# Need help with wobbly bench!



## MLR (Feb 23, 2017)

I need help badly. After putting this bench together and sitting it upright it wobbles like crazy. The wood is not the best (from Lowes) so I know every board is not milled properly. Anyone have any tips on how I would go about trimming the legs evenly? Thanks for your time!









Matt


----------



## Herb Stoops (Aug 28, 2012)

Move it around and see if your floor is flat. If it is setting where you want it and it is out diagonally, shim the two diagonal legs equally til it doesn't rock. Then take a shim the thickness of what you shimmed the diagonal legs and mark the other 2 legs and trim them off . It should be flat after that.
Herb


----------



## JOAT (Apr 9, 2010)

I learned long ago how to get around that. Make a rocking chair. Or, make a three legged chair. Either way, no teetering, and loads of stress saved.


----------



## coxhaus (Jul 18, 2011)

Nice heavy bench. I think you are going to have to shim or cut to fit the floor. If you are going to move it much then I would shim it.
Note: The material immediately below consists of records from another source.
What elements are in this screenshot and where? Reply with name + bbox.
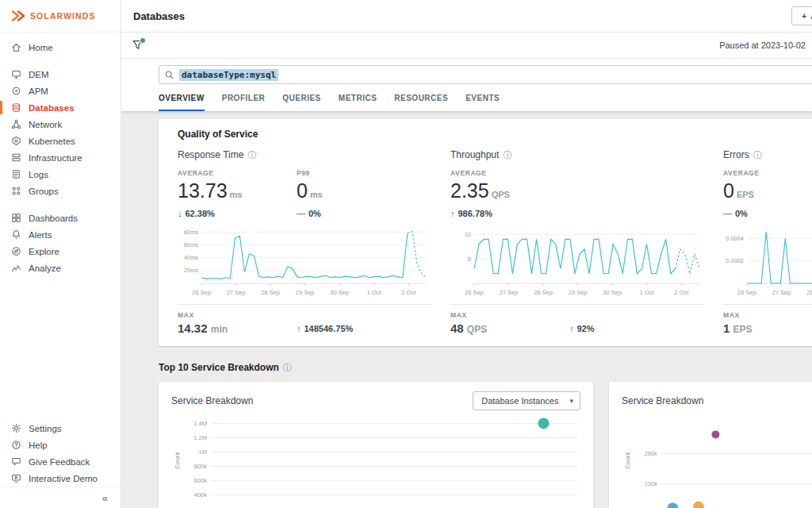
sidebar-item-dashboards[interactable]: Dashboards	[0, 210, 121, 226]
max-label: MAX	[178, 311, 297, 319]
database-icon	[11, 102, 21, 113]
sidebar-item-label: Network	[29, 120, 62, 129]
sidebar-item-give-feedback[interactable]: Give Feedback	[0, 453, 121, 470]
sidebar-item-label: Interactive Demo	[29, 474, 98, 483]
info-icon[interactable]: ⓘ	[503, 150, 511, 160]
trends-row: ↑986.78%	[450, 209, 704, 218]
sidebar-spacer	[0, 276, 121, 414]
max-trend: ↑92%	[569, 324, 595, 335]
search-query-token[interactable]: databaseType:mysql	[179, 69, 278, 81]
metric-label: P99	[297, 169, 416, 177]
metric-label: AVERAGE	[450, 169, 569, 177]
logs-icon	[11, 169, 21, 179]
svg-text:1 Oct: 1 Oct	[367, 289, 382, 296]
max-label: MAX	[723, 311, 812, 319]
metric-unit: QPS	[492, 190, 510, 199]
sidebar-item-databases[interactable]: Databases	[0, 99, 121, 116]
service-breakdown-card-right: Service Breakdown Count 200k100k	[609, 382, 812, 508]
sidebar-item-infrastructure[interactable]: Infrastructure	[0, 149, 121, 166]
sidebar-item-network[interactable]: Network	[0, 116, 121, 133]
add-button[interactable]: + ADD	[791, 6, 812, 25]
kubernetes-icon	[11, 136, 21, 146]
sidebar-item-explore[interactable]: Explore	[0, 243, 121, 260]
sidebar-item-label: Analyze	[29, 264, 61, 273]
filter-button[interactable]	[132, 39, 146, 52]
metric-value: 13.73ms	[178, 179, 297, 202]
metric-average: AVERAGE 13.73ms	[178, 169, 297, 202]
trend-average: ↓62.38%	[178, 209, 297, 218]
svg-text:2 Oct: 2 Oct	[674, 289, 689, 296]
svg-text:10: 10	[465, 231, 471, 238]
sidebar-item-label: Explore	[29, 247, 59, 256]
gear-icon	[11, 423, 21, 433]
search-input[interactable]: databaseType:mysql	[159, 65, 812, 84]
tab-profiler[interactable]: PROFILER	[222, 94, 266, 111]
card-title: Service Breakdown	[171, 395, 253, 406]
svg-text:60ms: 60ms	[184, 241, 199, 248]
card-title: Quality of Service	[178, 129, 812, 140]
sidebar-item-logs[interactable]: Logs	[0, 166, 121, 183]
metric-number: 2.35	[450, 179, 489, 202]
metric-p99: P99 0ms	[297, 169, 416, 202]
svg-text:27 Sep: 27 Sep	[227, 289, 246, 296]
sidebar-item-apm[interactable]: APM	[0, 83, 121, 99]
solarwinds-logo[interactable]: SOLARWINDS	[0, 0, 121, 33]
collapse-sidebar-button[interactable]: «	[0, 487, 121, 508]
service-breakdown-scatter-right[interactable]: 200k100k	[633, 417, 812, 508]
svg-text:1.2M: 1.2M	[193, 434, 207, 441]
metric-value: 0ms	[297, 179, 416, 202]
sidebar-item-label: Dashboards	[29, 214, 78, 223]
svg-text:0.0004: 0.0004	[726, 235, 744, 242]
sidebar-item-interactive-demo[interactable]: Interactive Demo	[0, 470, 121, 487]
max-row: MAX 48 QPS ↑92%	[450, 304, 704, 335]
breakdown-section-heading: Top 10 Service Breakdownⓘ	[159, 362, 812, 374]
trend-average: —0%	[723, 209, 812, 218]
svg-text:0.0002: 0.0002	[726, 257, 744, 264]
sidebar-item-dem[interactable]: DEM	[0, 66, 121, 83]
monitor-icon	[11, 69, 21, 79]
card-header: Service Breakdown	[622, 391, 812, 410]
solarwinds-logo-icon	[11, 10, 25, 21]
bell-icon	[11, 229, 21, 240]
tab-resources[interactable]: RESOURCES	[394, 94, 448, 111]
svg-text:600k: 600k	[194, 477, 208, 484]
sidebar-item-home[interactable]: Home	[0, 39, 121, 56]
breakdown-dimension-select[interactable]: Database Instances ▾	[473, 391, 580, 410]
sidebar-item-label: Settings	[29, 424, 62, 433]
svg-text:30 Sep: 30 Sep	[330, 289, 349, 296]
sidebar-item-alerts[interactable]: Alerts	[0, 226, 121, 243]
max-unit: EPS	[733, 324, 753, 335]
sidebar-item-help[interactable]: Help	[0, 437, 121, 453]
throughput-chart[interactable]: 51026 Sep27 Sep28 Sep29 Sep30 Sep1 Oct2 …	[450, 223, 704, 299]
page-title: Databases	[133, 10, 185, 22]
sidebar-item-analyze[interactable]: Analyze	[0, 260, 121, 276]
svg-text:28 Sep: 28 Sep	[261, 289, 280, 296]
info-icon[interactable]: ⓘ	[283, 363, 292, 372]
tab-metrics[interactable]: METRICS	[339, 94, 377, 111]
panel-title: Errorsⓘ	[723, 149, 812, 161]
svg-text:29 Sep: 29 Sep	[569, 289, 588, 296]
analyze-icon	[11, 263, 21, 273]
sidebar-item-settings[interactable]: Settings	[0, 420, 121, 437]
info-icon[interactable]: ⓘ	[753, 150, 762, 160]
paused-status: Paused at 2023-10-02	[719, 40, 806, 50]
tab-queries[interactable]: QUERIES	[282, 94, 321, 111]
svg-text:28 Sep: 28 Sep	[534, 289, 553, 296]
chevron-down-icon: ▾	[569, 397, 573, 405]
service-breakdown-scatter-left[interactable]: 1.4M1.2M1M800k600k400k	[182, 417, 580, 508]
panel-title-text: Errors	[723, 149, 749, 160]
apm-icon	[11, 86, 21, 96]
errors-chart[interactable]: 0.00020.000426 Sep27 Sep28 Sep29 Sep30 S…	[723, 223, 812, 299]
content-area: Quality of Service Response Timeⓘ AVERAG…	[121, 111, 812, 508]
tab-overview[interactable]: OVERVIEW	[159, 94, 205, 111]
svg-text:80ms: 80ms	[184, 229, 199, 236]
tab-events[interactable]: EVENTS	[465, 94, 500, 111]
sidebar-item-groups[interactable]: Groups	[0, 183, 121, 199]
info-icon[interactable]: ⓘ	[247, 150, 256, 160]
max-value: 1 EPS	[723, 321, 812, 335]
svg-text:200k: 200k	[645, 450, 658, 457]
card-title: Service Breakdown	[622, 395, 703, 406]
response-time-chart[interactable]: 20ms40ms60ms80ms26 Sep27 Sep28 Sep29 Sep…	[178, 223, 431, 299]
sidebar-item-label: Give Feedback	[29, 457, 90, 467]
sidebar-item-kubernetes[interactable]: Kubernetes	[0, 133, 121, 149]
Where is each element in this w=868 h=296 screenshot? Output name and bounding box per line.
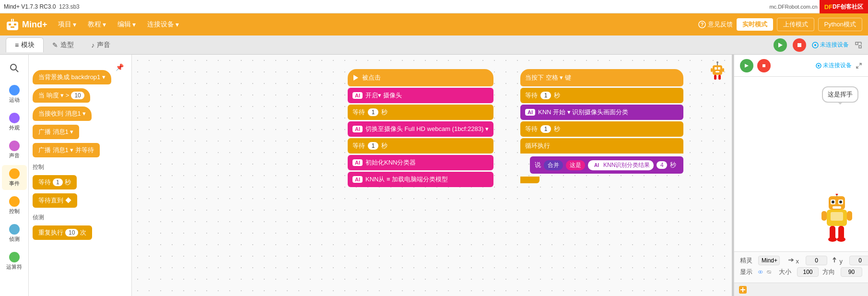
menu-item-edit[interactable]: 编辑 ▾ (113, 17, 141, 32)
svg-point-42 (836, 194, 838, 195)
say-sec-label: 秒 (670, 161, 676, 169)
block-group-flag: 被点击 AI 开启▾ 摄像头 等待 1 秒 AI 切换至摄像头 Full HD … (348, 69, 493, 187)
stage-expand-icon[interactable] (856, 62, 862, 69)
svg-rect-9 (798, 43, 801, 47)
x-value[interactable]: 0 (806, 256, 827, 265)
speech-bubble: 这是挥手 (822, 86, 858, 103)
svg-point-48 (828, 237, 837, 242)
sidebar-item-sound[interactable]: 声音 (2, 137, 27, 162)
tab-blocks-icon: ≡ (15, 41, 19, 49)
volume-block[interactable]: 当 响度 ▾ > 10 (33, 88, 90, 103)
sidebar-item-motion[interactable]: 运动 (2, 82, 27, 107)
svg-rect-45 (847, 211, 852, 221)
realtime-mode-button[interactable]: 实时模式 (737, 18, 773, 31)
broadcast-wait-block[interactable]: 广播 消息1 ▾ 并等待 (33, 143, 100, 157)
size-label: 大小 (779, 268, 793, 276)
knn-result-badge: AI KNN识别分类结果 (588, 160, 654, 170)
repeat-block[interactable]: 重复执行 10 次 (33, 225, 92, 240)
y-value[interactable]: 0 (849, 256, 868, 265)
add-sprite-bar (734, 283, 868, 296)
stage-green-flag[interactable] (740, 59, 753, 72)
python-mode-button[interactable]: Python模式 (818, 18, 862, 31)
sprite-name-row: 精灵 Mind+ x 0 y (740, 256, 862, 265)
looks-dot (9, 113, 20, 123)
svg-rect-27 (714, 75, 716, 80)
broadcast-block[interactable]: 广播 消息1 ▾ (33, 125, 79, 139)
canvas-area[interactable]: 被点击 AI 开启▾ 摄像头 等待 1 秒 AI 切换至摄像头 Full HD … (132, 55, 732, 296)
sidebar-item-events[interactable]: 事件 (2, 165, 27, 190)
knn-classify-block[interactable]: AI KNN 开始 ▾ 识别摄像头画面分类 (520, 105, 683, 120)
repeat-count: 10 (65, 229, 78, 237)
wait-1s-block-2[interactable]: 等待 1 秒 (348, 138, 493, 154)
wait-until-block[interactable]: 等待直到 ◆ (33, 193, 77, 208)
svg-rect-22 (716, 71, 719, 72)
eye-icon[interactable] (758, 269, 763, 275)
tab-blocks[interactable]: ≡ 模块 (6, 37, 44, 52)
wait-block[interactable]: 等待 1 秒 (33, 175, 77, 189)
add-sprite-icon[interactable] (738, 285, 748, 295)
df-logo: DFDF创客社区 (820, 0, 868, 13)
no-eye-icon[interactable] (767, 269, 772, 275)
green-flag-button[interactable] (774, 38, 787, 52)
svg-rect-19 (713, 65, 722, 75)
when-space-pressed-block[interactable]: 当按下 空格 ▾ 键 (520, 69, 683, 86)
menu-item-tutorial[interactable]: 教程 ▾ (83, 17, 111, 32)
say-block[interactable]: 说 合并 这是 AI KNN识别分类结果 4 秒 (530, 156, 683, 174)
tab-sounds-label: 声音 (97, 41, 110, 49)
wait-1s-label-4: 等待 (525, 125, 538, 133)
size-value[interactable]: 100 (797, 267, 819, 277)
upload-mode-button[interactable]: 上传模式 (777, 18, 814, 31)
stage-wifi-icon (816, 63, 821, 69)
sprite-name-label: 精灵 (740, 256, 754, 265)
receive-message-block[interactable]: 当接收到 消息1 ▾ (33, 107, 92, 121)
stage-play-controls (740, 59, 771, 72)
stop-button[interactable] (793, 38, 806, 52)
blocks-panel: 📌 当背景换成 backdrop1 ▾ 当 响度 ▾ > 10 当接收到 消息1… (29, 55, 132, 296)
stage-not-connected: 未连接设备 (823, 61, 852, 70)
menu-item-project[interactable]: 项目 ▾ (53, 17, 81, 32)
switch-camera-block[interactable]: AI 切换至摄像头 Full HD webcam (1bcf:2283) ▾ (348, 121, 493, 137)
loop-block-top[interactable]: 循环执行 (520, 138, 683, 154)
menu-item-connect[interactable]: 连接设备 ▾ (142, 17, 184, 32)
wait-val-2: 1 (368, 142, 378, 150)
control-section-label: 控制 (33, 163, 128, 171)
init-knn-block[interactable]: AI 初始化KNN分类器 (348, 155, 493, 170)
file-name: 123.sb3 (59, 3, 80, 10)
stage-stop-button[interactable] (757, 59, 771, 72)
knn-result-text: KNN识别分类结果 (603, 161, 650, 169)
repeat-times-label: 次 (80, 228, 86, 237)
search-button[interactable] (6, 59, 23, 77)
wait-1s-block-3[interactable]: 等待 1 秒 (520, 88, 683, 103)
logo-block: Mind+ (6, 18, 47, 31)
y-label: y (831, 257, 845, 265)
ai-badge-knn-1: AI (525, 109, 535, 116)
backdrop-block[interactable]: 当背景换成 backdrop1 ▾ (33, 70, 111, 84)
wait-1s-block-1[interactable]: 等待 1 秒 (348, 105, 493, 120)
ai-open-camera-block[interactable]: AI 开启▾ 摄像头 (348, 88, 493, 103)
feedback-button[interactable]: ? 意见反馈 (698, 20, 733, 29)
sidebar-item-looks[interactable]: 外观 (2, 109, 27, 134)
sidebar-item-sensing[interactable]: 侦测 (2, 221, 27, 246)
tab-sounds[interactable]: ♪ 声音 (82, 38, 119, 52)
sidebar-sound-label: 声音 (9, 152, 20, 159)
wait-1s-block-4[interactable]: 等待 1 秒 (520, 121, 683, 137)
receive-message-label: 当接收到 消息1 ▾ (38, 109, 86, 118)
stage-right-controls: 未连接设备 (816, 61, 862, 70)
knn-load-model-block[interactable]: AI KNN从 ≡ 加载电脑端分类模型 (348, 172, 493, 187)
tab-costumes[interactable]: ✎ 造型 (44, 38, 82, 52)
svg-rect-1 (9, 24, 11, 25)
expand-icon[interactable] (855, 41, 862, 49)
when-flag-clicked-block[interactable]: 被点击 (348, 69, 493, 86)
direction-value[interactable]: 90 (841, 267, 862, 277)
canvas-robot-icon (709, 60, 726, 83)
when-space-label: 当按下 空格 ▾ 键 (525, 73, 571, 82)
tutorial-label: 教程 (88, 20, 101, 29)
svg-rect-21 (718, 67, 720, 70)
sidebar-item-control[interactable]: 控制 (2, 193, 27, 218)
loop-inner: 说 合并 这是 AI KNN识别分类结果 4 秒 (530, 156, 683, 174)
events-dot (9, 168, 20, 179)
svg-rect-40 (833, 206, 841, 209)
sidebar-item-operators[interactable]: 运算符 (2, 249, 27, 273)
sidebar-motion-label: 运动 (9, 96, 20, 104)
sensing-dot (9, 224, 20, 235)
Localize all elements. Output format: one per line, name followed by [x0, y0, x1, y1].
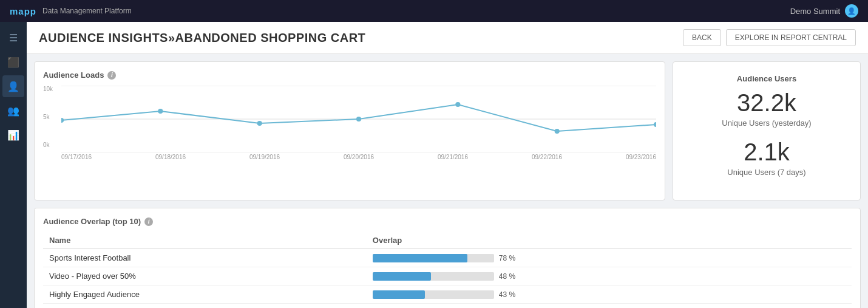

I would bevel the feet kind of like the top edges. It will keep the legs from chipping.


----------



## woodknots (Mar 7, 2012)

Before you start modifying your bench, find a flat spot, maybe on another floor and see if it is the bench or your cement floor.


----------



## sunnybob (Apr 3, 2015)

Squares of heavy duty rubber under each leg. No more wobble and waterproof as well.
Available as "anti vibration motor mounts".


----------



## PaulH (May 30, 2012)

If the bench is not always in fixed position I would attach levelers to each leg then its just a matter of screw/unscrew to get level before each use. Eg


----------



## Cherryville Chuck (Sep 28, 2010)

Welcome to the forum MLR.


----------



## MT Stringer (Aug 15, 2012)

I fixed your picture.


----------



## Tonto1 (Nov 10, 2016)

Is the bench not meeting the floor the problem, or is the actual bench itself wobbling? As in loose fitting joints? Can you post a picture of the underside so we can see how it's put together?


----------



## JFPNCM (Dec 13, 2009)

Given the apparent mass of that bench I would vote for the floor as the problem. Joints clould be an issue but the front leg in the photo does not appear to be flat on the floor.


----------



## DaninVan (Jan 1, 2012)

What PaulH said! Flip it over onto its side/end/top and drill down into each leg perpendicular to it's length (from the bottom up obviously). Insert a T-Nut into each one...drill size dependent on the insert you use...then either use reasonably short bolts of the appropriate thread, or levelers like Paul posted.
I wouldn't do it any other way. Just because the bench is sitting flat on the floor _does not mean it's LEVEL._
T-Nut Wood Inserts | Inserts for Wood | Insertsdirect.com


----------



## thomas1389 (Jan 4, 2012)

Herb Stoops said:


> Move it around and see if your floor is flat. If it is setting where you want it and it is out diagonally, shim the two diagonal legs equally til it doesn't rock. Then take a shim the thickness of what you shimmed the diagonal legs and mark the other 2 legs and trim them off . It should be flat after that.
> Herb


And if it isn't, cut some off the other legs.


----------



## Herb Stoops (Aug 28, 2012)

thomas1389 said:


> And if it isn't, cut some off the other legs.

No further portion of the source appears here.